Comment by jpalomaki

2 months ago

Learned once the hard way that it makes sense to use "flock" to prevent overlapping executions of frequently running jobs. Server started to slow down, my monitoring jobs started piling, causing server to slow down even more.

  */5 * * * * flock -n /var/lock/myjob.lock /usr/local/bin/myjob.sh

7 comments

jpalomaki

chillaranand 2 months ago

We can also use systemd timer and it ensures there is no overlap.

https://avilpage.com/2024/08/guide-systemd-timer-cronjob.htm...

cluckindan 2 months ago

Have you tested how this behaves on eventually consistent cloud storage?

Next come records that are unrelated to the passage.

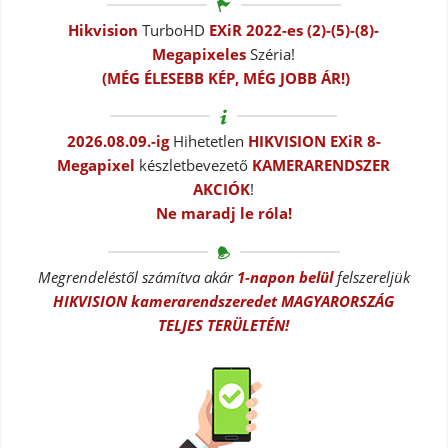
Hikvision
TurboHD
EXiR 2022-es (2)-(5)-(8)-
Megapixeles
Széria!
(MÉG ÉLESEBB KÉP, MÉG JOBB ÁR!)
2026.08.09.-ig
Hihetetlen
HIKVISION EXiR 8-
Megapixel
készletbevezető
KAMERARENDSZER
AKCIÓK
!
Ne maradj le róla!
Megrendeléstől számítva akár
1-napon belül
felszereljük
HIKVISION kamerarendszeredet MAGYARORSZÁG
TELJES TERÜLETÉN!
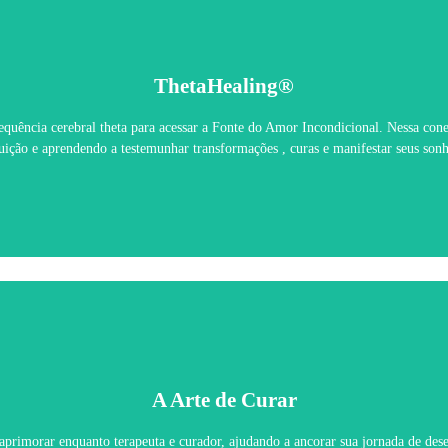
ThetaHealing®
ThetaHealing®
requência cerebral theta para acessar a Fonte do Amor Incondicional. Nessa c
Saiba Mais
tuição e aprendendo a testemunhar transformações , curas e manifestar seus sonh
A Arte de Curar
A Arte de Curar
 aprimorar enquanto terapeuta e curador, ajudando a ancorar sua jornada de des
Saiba Mais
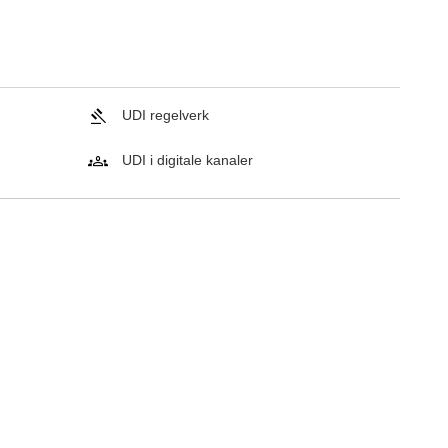
UDI regelverk
UDI i digitale kanaler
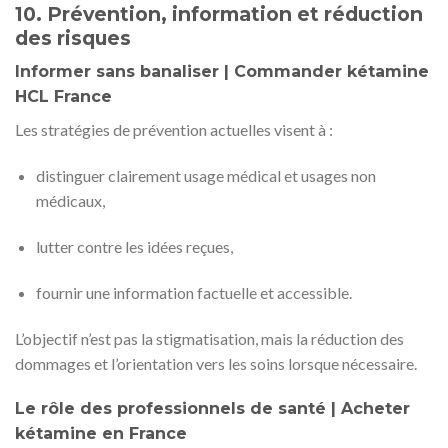
10. Prévention, information et réduction
des risques
Informer sans banaliser | Commander kétamine
HCL France
Les stratégies de prévention actuelles visent à :
distinguer clairement usage médical et usages non
médicaux,
lutter contre les idées reçues,
fournir une information factuelle et accessible.
L’objectif n’est pas la stigmatisation, mais la réduction des
dommages et l’orientation vers les soins lorsque nécessaire.
Le rôle des professionnels de santé | Acheter
kétamine en France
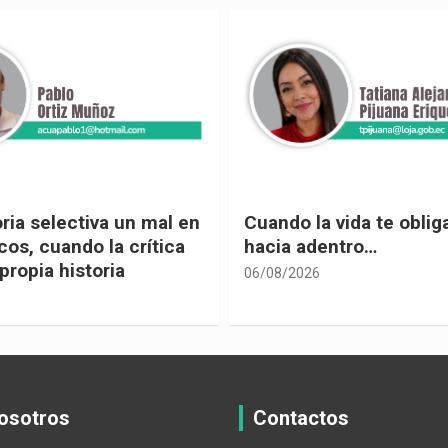
 vida te obliga a mirar
Urnas, democracia y el
entro…
vivir
05/08/2026
osotros
Contactos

atherton94027 2 months ago
I'm confused, is EBS eventually consistent? I assume that it's strongly consistent as otherwise a lot of other linux things would break
If you're thinking about using NFS, why would you want to distribute your locks across other machines?
- cluckindan 2 months ago
  
  Why would anyone want a distributed lock?
  Sometimes certain containerized processes need to run according to a schedule, but maintainers also need a way to run them manually without the scheduled processing running or starting concurrently. A shared FS seems like the ”simplest thing that could possibly work” distribution method for locks intended for that purpose, but unfortunately not all cloud storage volumes are strongly consistent, even to the same user, and may take several ms for the lock to take hold.
  
  2 replies →
garganzol 2 months ago

If a file system implements lock/unlock functions precisely to the spec, it should be fully consistent for the file/directory that is being locked. Does not matter if the file system is local or remote.
In other words, it's not the author's problem. It's the problem of a particular storage that may decide to throw the spec out of the window. But even in an eventually consistent file system, the manufacturer is better off ensuring that the locking semantics is fully consistent as per the spec.